As you get older, you try a lot of different things in an attempt to find your true self, who you really are, and what you’re really like. Then there comes a point in your life when you think you have it all figured out. When people ask you to do things or go places and you say, “No, that’s not my thing”; “That’s just not the type of person I am”. You think you have defined your true self. But then over the years you notice you like certain things again and dislike some things you used to be happy about, or at least tolerate.
Then you realize that defining oneself does not stop at a certain age. You constantly evolve as you get older. I used to like clubbing. But this one time I realized it’s not for me. I no longer like that shit. It’s too loud and rowdy. And most people there are really young, like they’re still high school.

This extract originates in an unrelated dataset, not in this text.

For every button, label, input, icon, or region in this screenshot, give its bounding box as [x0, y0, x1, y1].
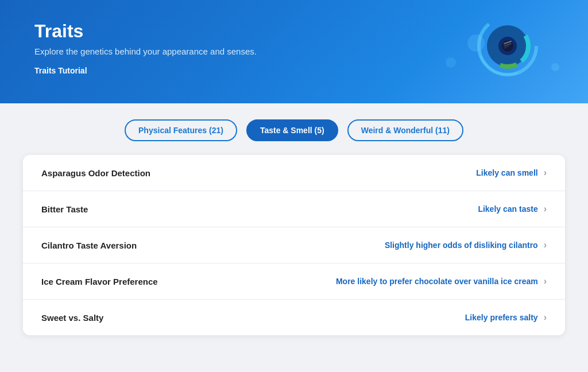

I remember I used to say I will never trek a mountain. But then now I find myself thinking of giving it a chance. Because I realized how can you say no to something you haven’t really tried it? Well, except for drugs of course. I don’t need to try that stuff to say I don’t like it. I used to eat raisins when I was a kid. And now I remove them from salads or viands. Now I also say yuck to green peas.
Even your personality will at some point be changed too. I used to be very emotional and pikon. Now I can take each joke as it comes and just laugh it off without being negatively affected. I used to hate myself and had a lot of emotional baggage. That’s gone now. It’s actually fun to look back and see how much I have matured. I only wish I get to be a better version of me as time progresses.
Who I was when I was younger is not exactly who I am at this point. And I predict there will still be changes in the future. My likes and dislikes will still add up or be trimmed down. My bad habits I will eventually overcome. I just hope that all changes will only be positive changes. But that’s actually up to me entirely. And I intend to see to it that I will only go uphill from here.